I had settled down in my allocated seat in what-would-be a long flight from Bombay and had almost gone to sleep at 3am. Suddenly this curt request woke me up and I saw in front of me a young ‘Bandra-girl’ in an outlandish outfit.

Sorry, I thought to myself. I didn’t check-in my seat online two days ago to miss the thrill of descending onto Paris early in the morning, that too for a girl who carries a Sydney Sheldon paperback and has silly mehendi painted all over her arms. [If she was reading Borges or even Dostoevsky instead, it would have been a different matter.]
I decided to be rude and decline her request. She settled down in the seat beside me with a perceptibly mutual sense of antipathy bordering on repulsion.

Every time in a long-distance flight, I somehow presume that the empty seat beside me would be occupied by someone – preferably a woman - who would make the journey memorable (though that has happened only twice in my life). Now, I feel utterly betrayed. By way of diffusing the sense of mutual aversion, she initiates the inevitable conversation. I don’t even attempt to remember her name but her life-situation is interesting. This young woman is actually travelling to Milan through Paris to meet her Indian boyfriend who runs a taxi-service in Stockholm and he is driving down to Milan to pick her up. All these people travelling in a plane must be carrying with them so many unique stories. [As Alan de Botton says, every person is worthy of a biography.]

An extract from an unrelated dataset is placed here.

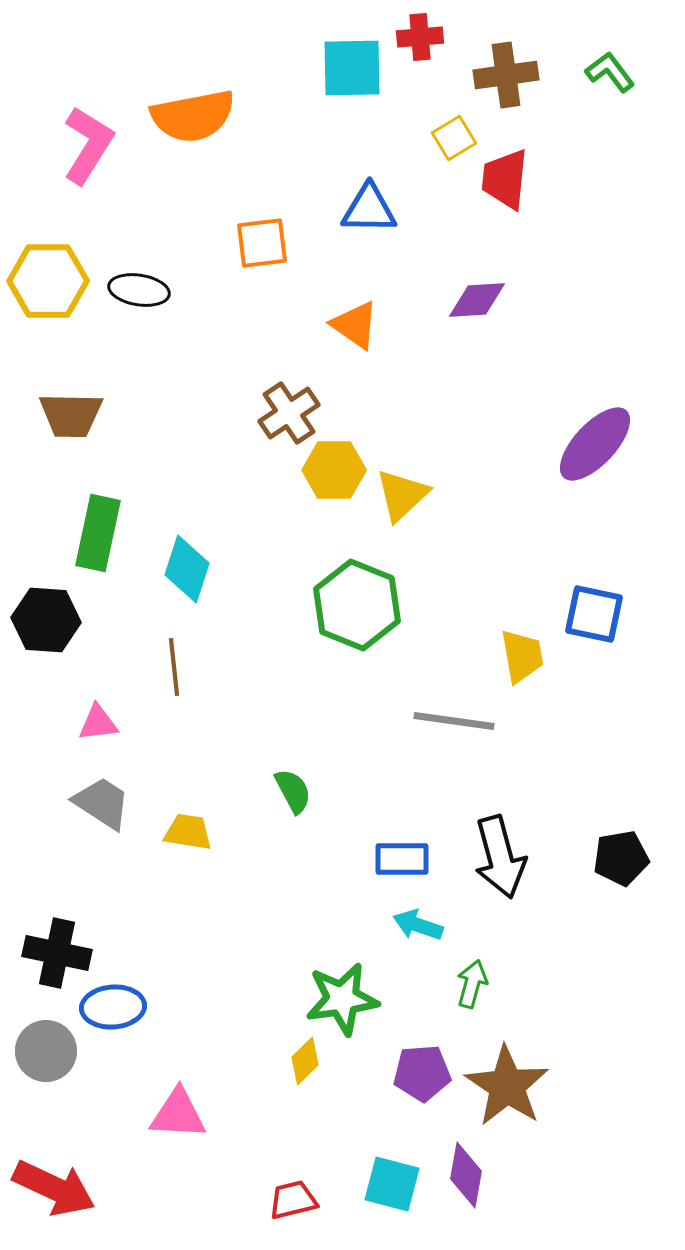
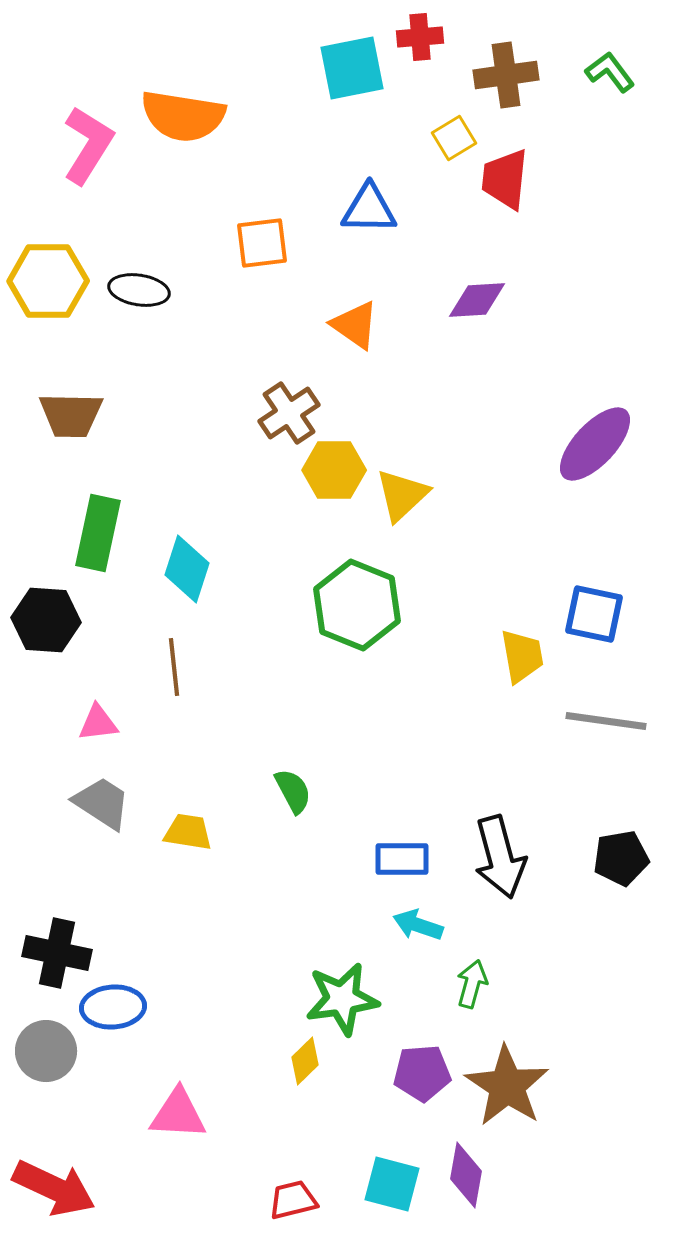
cyan square at (352, 68): rotated 10 degrees counterclockwise
orange semicircle at (193, 116): moved 10 px left; rotated 20 degrees clockwise
gray line at (454, 721): moved 152 px right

She asks me if I have been to Sweden and if I know anything about that world that she will be stepping into, as an immigrant. I refrain from talking but I wish I could tell her that though I have never been to Sweden, it is a country that is firmly ensconced in my imagination through its cinema, particularly by the great(est) master of the cinema – Ingmar Bergman – who has created such a deep mystique around Swedish women that much of my notion of feminine beauty and grace has been moulded by those images.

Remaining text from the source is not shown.